PROBLEM TO WORK ON
Every line below needs to be transcribed without alteration, and no image may be carried over.
**** TASK DATA ****
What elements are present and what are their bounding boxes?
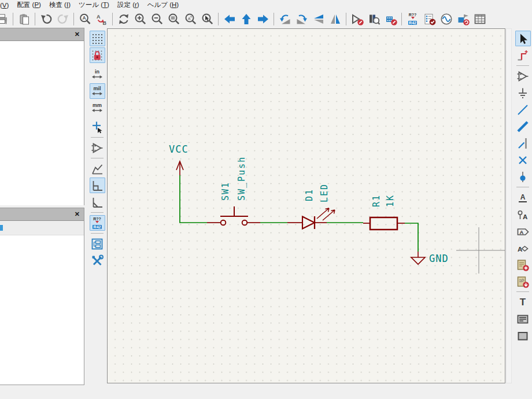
bom-button[interactable] (471, 11, 488, 27)
find-replace-icon: AB (95, 13, 108, 25)
place-power-port-button[interactable] (515, 85, 531, 101)
d1-ref-label[interactable]: D1 (304, 189, 315, 201)
refresh-view-button[interactable] (115, 11, 132, 27)
zoom-to-objects-button[interactable] (182, 11, 199, 27)
menu-item-preferences[interactable]: 設定 (r) (113, 0, 143, 10)
switch-sw1-symbol[interactable] (207, 206, 260, 225)
net-label-icon: A (519, 193, 527, 202)
menu-item-place[interactable]: 配置 (P) (13, 0, 45, 10)
find-replace-button[interactable]: AB (93, 11, 110, 27)
units-inches-button[interactable]: in (90, 66, 105, 82)
sheet-row[interactable] (0, 221, 84, 235)
arrow-left-icon (223, 13, 236, 25)
place-symbol-button[interactable] (515, 68, 531, 84)
45-degree-wires-button[interactable] (90, 194, 105, 210)
erc-button[interactable] (421, 11, 438, 27)
zoom-out-button[interactable] (149, 11, 165, 27)
redo-button[interactable] (54, 11, 71, 27)
menu-item-view[interactable]: (V) (0, 1, 13, 9)
paste-button[interactable] (16, 11, 32, 27)
place-junction-button[interactable] (515, 169, 531, 184)
vertical-scrollbar[interactable] (506, 28, 512, 383)
wire-to-bus-entry-button[interactable] (515, 135, 531, 151)
menu-label: ) (176, 1, 179, 8)
zoom-to-fit-button[interactable] (165, 11, 182, 27)
r1-value-label[interactable]: 1K (385, 194, 396, 207)
menu-item-help[interactable]: ヘルプ (H) (143, 0, 183, 10)
draw-bus-button[interactable] (515, 119, 531, 134)
zoom-to-selection-button[interactable] (199, 11, 216, 27)
simulator-button[interactable] (438, 11, 455, 27)
edit-footprint-button[interactable] (382, 11, 399, 27)
place-net-label-button[interactable]: A (515, 190, 531, 205)
find-button[interactable]: A (76, 11, 93, 27)
r1-ref-label[interactable]: R1 (371, 194, 382, 207)
close-icon[interactable]: ✕ (71, 210, 84, 218)
zoom-in-button[interactable] (132, 11, 149, 27)
opamp-icon (91, 142, 104, 154)
place-text-button[interactable]: T (515, 294, 531, 310)
place-hierarchical-sheet-button[interactable] (515, 257, 531, 272)
rotate-ccw-button[interactable] (276, 11, 293, 27)
close-icon[interactable]: ✕ (71, 31, 84, 38)
vcc-label[interactable]: VCC (169, 143, 189, 155)
import-sheet-pin-button[interactable] (515, 274, 531, 289)
mirror-vertical-button[interactable] (310, 11, 327, 27)
no-connect-flag-button[interactable] (515, 152, 531, 168)
schematic-canvas[interactable]: VCC SW1 SW_Push D1 LED (107, 28, 505, 383)
gnd-power-symbol[interactable]: GND (411, 252, 449, 264)
place-text-box-button[interactable] (515, 311, 531, 327)
svg-text:A: A (520, 228, 524, 235)
navigate-forward-button[interactable] (254, 11, 271, 27)
wire-vcc-to-switch[interactable] (180, 175, 207, 223)
menu-item-inspect[interactable]: 検査 (I) (45, 0, 75, 10)
annotate-button[interactable]: R??R42 (404, 11, 421, 27)
vcc-power-symbol[interactable]: VCC (169, 143, 189, 175)
panel-header[interactable]: ✕ (0, 28, 84, 41)
units-mm-button[interactable]: mm (90, 100, 105, 116)
erc-checklist-icon (423, 13, 436, 25)
free-angle-wires-button[interactable] (90, 161, 105, 176)
hierarchy-navigator-button[interactable] (90, 236, 105, 252)
mirror-horizontal-button[interactable] (327, 11, 343, 27)
rotate-cw-icon (295, 13, 308, 25)
menu-item-tools[interactable]: ツール (T) (75, 0, 113, 10)
wire-resistor-to-gnd[interactable] (405, 223, 418, 252)
units-mils-button[interactable]: mil (90, 83, 105, 99)
browse-libraries-button[interactable] (365, 11, 382, 27)
zoom-out-icon (151, 13, 164, 25)
place-net-class-directive-button[interactable]: A (515, 206, 531, 222)
menu-label: ) (39, 1, 41, 8)
hv-wires-button[interactable] (90, 178, 105, 193)
navigate-back-button[interactable] (221, 11, 238, 27)
resistor-r1-symbol[interactable] (363, 217, 405, 230)
grid-override-button[interactable] (90, 47, 105, 63)
assign-footprints-button[interactable] (455, 11, 471, 27)
annotate-automatically-button[interactable]: R??R42 (90, 215, 105, 231)
draw-rectangle-button[interactable] (515, 328, 531, 343)
gnd-label[interactable]: GND (429, 253, 449, 264)
rotate-cw-button[interactable] (293, 11, 310, 27)
d1-value-label[interactable]: LED (319, 183, 330, 202)
edit-symbol-button[interactable] (349, 11, 365, 27)
toolbar-separator (91, 137, 104, 138)
net-class-directive-icon: A (516, 208, 529, 221)
led-d1-symbol[interactable] (287, 208, 335, 229)
crosshair-cursor-button[interactable] (90, 119, 105, 135)
place-hierarchical-label-button[interactable]: A (515, 240, 531, 256)
schematic-setup-button[interactable] (90, 253, 105, 268)
grid-visibility-button[interactable] (90, 31, 105, 46)
plot-button[interactable] (0, 11, 10, 27)
free-angle-icon (91, 162, 104, 175)
show-hidden-pins-button[interactable] (90, 140, 105, 156)
highlight-net-button[interactable] (515, 47, 531, 63)
draw-wire-button[interactable] (515, 102, 531, 117)
sw1-value-label[interactable]: SW_Push (237, 156, 247, 201)
select-tool-button[interactable] (515, 31, 531, 46)
sw1-ref-label[interactable]: SW1 (220, 182, 231, 201)
navigate-up-button[interactable] (238, 11, 254, 27)
panel-header[interactable]: ✕ (0, 208, 84, 221)
junction-icon (516, 171, 529, 183)
undo-button[interactable] (38, 11, 54, 27)
place-global-label-button[interactable]: A (515, 223, 531, 239)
****
EXERCISE SOLUTION
What elements are present and what are their bounding boxes?
bom-button[interactable] (471, 11, 488, 27)
find-replace-icon: AB (95, 13, 108, 25)
place-power-port-button[interactable] (515, 85, 531, 101)
d1-ref-label[interactable]: D1 (304, 189, 315, 201)
refresh-view-button[interactable] (115, 11, 132, 27)
zoom-to-objects-button[interactable] (182, 11, 199, 27)
menu-item-preferences[interactable]: 設定 (r) (113, 0, 143, 10)
switch-sw1-symbol[interactable] (207, 206, 260, 225)
net-label-icon: A (519, 193, 527, 202)
menu-item-place[interactable]: 配置 (P) (13, 0, 45, 10)
find-replace-button[interactable]: AB (93, 11, 110, 27)
units-inches-button[interactable]: in (90, 66, 105, 82)
sheet-row[interactable] (0, 221, 84, 235)
arrow-left-icon (223, 13, 236, 25)
place-symbol-button[interactable] (515, 68, 531, 84)
45-degree-wires-button[interactable] (90, 194, 105, 210)
erc-button[interactable] (421, 11, 438, 27)
zoom-out-button[interactable] (149, 11, 165, 27)
redo-button[interactable] (54, 11, 71, 27)
menu-item-view[interactable]: (V) (0, 1, 13, 9)
paste-button[interactable] (16, 11, 32, 27)
place-junction-button[interactable] (515, 169, 531, 184)
vertical-scrollbar[interactable] (506, 28, 512, 383)
wire-to-bus-entry-button[interactable] (515, 135, 531, 151)
menu-label: ) (176, 1, 179, 8)
zoom-to-fit-button[interactable] (165, 11, 182, 27)
r1-value-label[interactable]: 1K (385, 194, 396, 207)
menu-item-help[interactable]: ヘルプ (H) (143, 0, 183, 10)
draw-bus-button[interactable] (515, 119, 531, 134)
zoom-to-selection-button[interactable] (199, 11, 216, 27)
simulator-button[interactable] (438, 11, 455, 27)
edit-footprint-button[interactable] (382, 11, 399, 27)
place-net-label-button[interactable]: A (515, 190, 531, 205)
find-button[interactable]: A (76, 11, 93, 27)
r1-ref-label[interactable]: R1 (371, 194, 382, 207)
close-icon[interactable]: ✕ (71, 210, 84, 218)
zoom-in-button[interactable] (132, 11, 149, 27)
opamp-icon (91, 142, 104, 154)
place-text-button[interactable]: T (515, 294, 531, 310)
place-hierarchical-sheet-button[interactable] (515, 257, 531, 272)
rotate-ccw-button[interactable] (276, 11, 293, 27)
close-icon[interactable]: ✕ (71, 31, 84, 38)
vcc-label[interactable]: VCC (169, 143, 189, 155)
import-sheet-pin-button[interactable] (515, 274, 531, 289)
mirror-vertical-button[interactable] (310, 11, 327, 27)
no-connect-flag-button[interactable] (515, 152, 531, 168)
schematic-canvas[interactable]: VCC SW1 SW_Push D1 LED (107, 28, 505, 383)
gnd-power-symbol[interactable]: GND (411, 252, 449, 264)
place-text-box-button[interactable] (515, 311, 531, 327)
svg-text:A: A (520, 228, 524, 235)
navigate-forward-button[interactable] (254, 11, 271, 27)
wire-vcc-to-switch[interactable] (180, 175, 207, 223)
menu-item-inspect[interactable]: 検査 (I) (45, 0, 75, 10)
annotate-button[interactable]: R??R42 (404, 11, 421, 27)
vcc-power-symbol[interactable]: VCC (169, 143, 189, 175)
panel-header[interactable]: ✕ (0, 28, 84, 41)
units-mm-button[interactable]: mm (90, 100, 105, 116)
erc-checklist-icon (423, 13, 436, 25)
free-angle-wires-button[interactable] (90, 161, 105, 176)
hierarchy-navigator-button[interactable] (90, 236, 105, 252)
mirror-horizontal-button[interactable] (327, 11, 343, 27)
rotate-cw-icon (295, 13, 308, 25)
menu-item-tools[interactable]: ツール (T) (75, 0, 113, 10)
wire-resistor-to-gnd[interactable] (405, 223, 418, 252)
units-mils-button[interactable]: mil (90, 83, 105, 99)
browse-libraries-button[interactable] (365, 11, 382, 27)
zoom-out-icon (151, 13, 164, 25)
place-net-class-directive-button[interactable]: A (515, 206, 531, 222)
menu-label: ) (39, 1, 41, 8)
hv-wires-button[interactable] (90, 178, 105, 193)
navigate-back-button[interactable] (221, 11, 238, 27)
resistor-r1-symbol[interactable] (363, 217, 405, 230)
grid-override-button[interactable] (90, 47, 105, 63)
assign-footprints-button[interactable] (455, 11, 471, 27)
annotate-automatically-button[interactable]: R??R42 (90, 215, 105, 231)
draw-rectangle-button[interactable] (515, 328, 531, 343)
gnd-label[interactable]: GND (429, 253, 449, 264)
rotate-cw-button[interactable] (293, 11, 310, 27)
d1-value-label[interactable]: LED (319, 183, 330, 202)
edit-symbol-button[interactable] (349, 11, 365, 27)
toolbar-separator (91, 137, 104, 138)
net-class-directive-icon: A (516, 208, 529, 221)
led-d1-symbol[interactable] (287, 208, 335, 229)
crosshair-cursor-button[interactable] (90, 119, 105, 135)
place-hierarchical-label-button[interactable]: A (515, 240, 531, 256)
schematic-setup-button[interactable] (90, 253, 105, 268)
grid-visibility-button[interactable] (90, 31, 105, 46)
plot-button[interactable] (0, 11, 10, 27)
free-angle-icon (91, 162, 104, 175)
show-hidden-pins-button[interactable] (90, 140, 105, 156)
highlight-net-button[interactable] (515, 47, 531, 63)
draw-wire-button[interactable] (515, 102, 531, 117)
sw1-value-label[interactable]: SW_Push (237, 156, 247, 201)
select-tool-button[interactable] (515, 31, 531, 46)
sw1-ref-label[interactable]: SW1 (220, 182, 231, 201)
navigate-up-button[interactable] (238, 11, 254, 27)
panel-header[interactable]: ✕ (0, 208, 84, 221)
junction-icon (516, 171, 529, 183)
undo-button[interactable] (38, 11, 54, 27)
place-global-label-button[interactable]: A (515, 223, 531, 239)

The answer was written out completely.